Aktenzeichen: 6 U 142/04 

Entscheidung vom 25. November 2004

 

In dem Rechtsstreit

...
gegen
...

hat der 6. Zivilsenat des Oberlandesgerichts Frankfurt am Main durch die Richter ... aufgrund der mündlichen Verhandlung vom 25.11.2004 für Recht erkannt:

 

Nach teilweiser Rücknahme des Eilantrags wird die Berufung der Antragsgegnerin gegen das am 18.05.2004 verkündete Urteil der 3. Zivilkammer des Landgerichts Frankfurt am Main mit der Maßgabe zurückgewiesen, daß es der Antragsgegnerin im Wege der einstweiligen Verfügung bei Meidung von Ordnungsgeld bis zu 250.000,-- EUR, ersatzweise Ordnungshaft, oder Ordnungshaft bis zu sechs Monaten, zu vollstrecken an ihren Geschäftsführern, für jeden Fall der Zuwiderhandlung untersagt wird,

1. Wettbewerbsprodukte zu dem von der Antragsgegnerin unter der Bezeichnung „X“ vermarkteten feuchten Toilettenpapier in der Werbung durch die Darstellung eines Stachelschweins zu symbolisieren und wörtlich oder sinngemäß zu behaupten, die Wettbewerbsprodukte fühlten sich „ein bißchen steif“ an, wenn dies geschieht wie in dem TV-Spot gemäß der der Antragsschrift als Anlage K 2 beigefügten Videoaufnahme, deren Inhalt in dem als Anlage 1 (Bl. 3 ff. d.A.) vorgelegten Storyboard zusammenfassend wiedergegeben ist,

2. Wettbewerbsprodukte zu dem von der Antragsgegnerin unter der Bezeichnung „X“ vermarkteten feuchten Toilettenpapier in der Werbung durch die Darstellung von Bürsten einer Autowaschanlage zu symbolisieren und wörtlich oder sinngemäß zu behaupten, die Wettbewerbsprodukte fühlten sich „ein bißchen hart“ an, wenn dies geschieht wie in dem TV-Spot gemäß der der Antragsschrift als Anlage K 2 beigefügten Videoaufnahme, deren Inhalt in dem als Anlage 2 (Bl. 6 ff. d.A.) vorgelegten Storyboard zusammenfassend wiedergegeben ist.
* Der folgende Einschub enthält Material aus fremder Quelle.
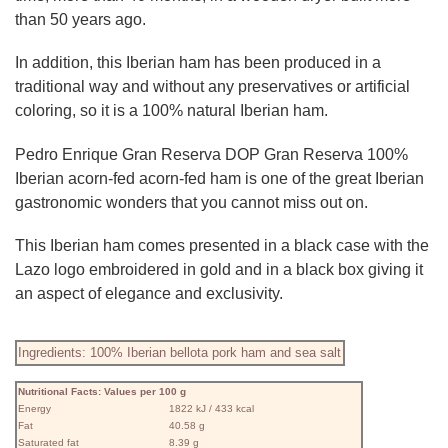
than 50 years ago.
In addition, this Iberian ham has been produced in a
traditional way and without any preservatives or artificial
coloring, so it is a 100% natural Iberian ham.
Pedro Enrique Gran Reserva DOP Gran Reserva 100%
Iberian acorn-fed acorn-fed ham is one of the great Iberian
gastronomic wonders that you cannot miss out on.
This Iberian ham comes presented in a black case with the
Lazo logo embroidered in gold and in a black box giving it
an aspect of elegance and exclusivity.
Ingredients: 100% Iberian bellota pork ham and sea salt
Nutritional Facts: Values ​​per 100 g
Energy
1822 kJ / 433 kcal
Fat
40.58 g
Saturated fat
8.39 g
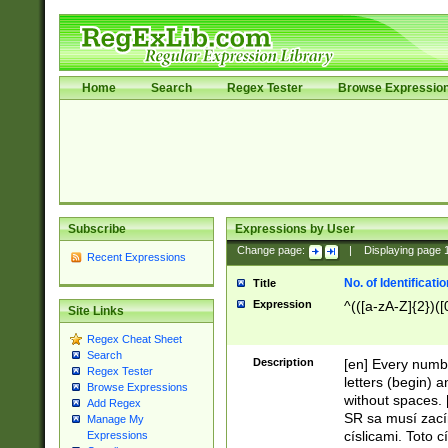
Home
Search
Regex Tester
Browse Expressio
Subscribe
Expressions by User
Change page:
|
Displaying page
Recent Expressions
No. of Identificat
Title
Expression
^(([a-zA-Z]{2})([
Site Links
Regex Cheat Sheet
Search
Description
[en] Every numbe
Regex Tester
letters (begin) 
Browse Expressions
without spaces. 
Add Regex
SR sa musí zací
Manage My
císlicami. Toto 
Expressions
Von den Kosten des Eilverfahrens haben die Antragstellerin 1/3 und die Antragsgegnerin 2/3 zu tragen.

Das Urteil ist rechtskräftig.

G r ü n d e:

Von der Darstellung des Sachverhalts wird gemäß § 540 Abs. 2 i.V.m. § 313 a ZPO abgesehen.

Die zulässige Berufung der Antragsgegnerin hat, soweit hierüber nach der Beschränkung des Eilantrags auf die beiden konkreten Verletzungsformen noch zu entscheiden war, in der Sache keinen Erfolg.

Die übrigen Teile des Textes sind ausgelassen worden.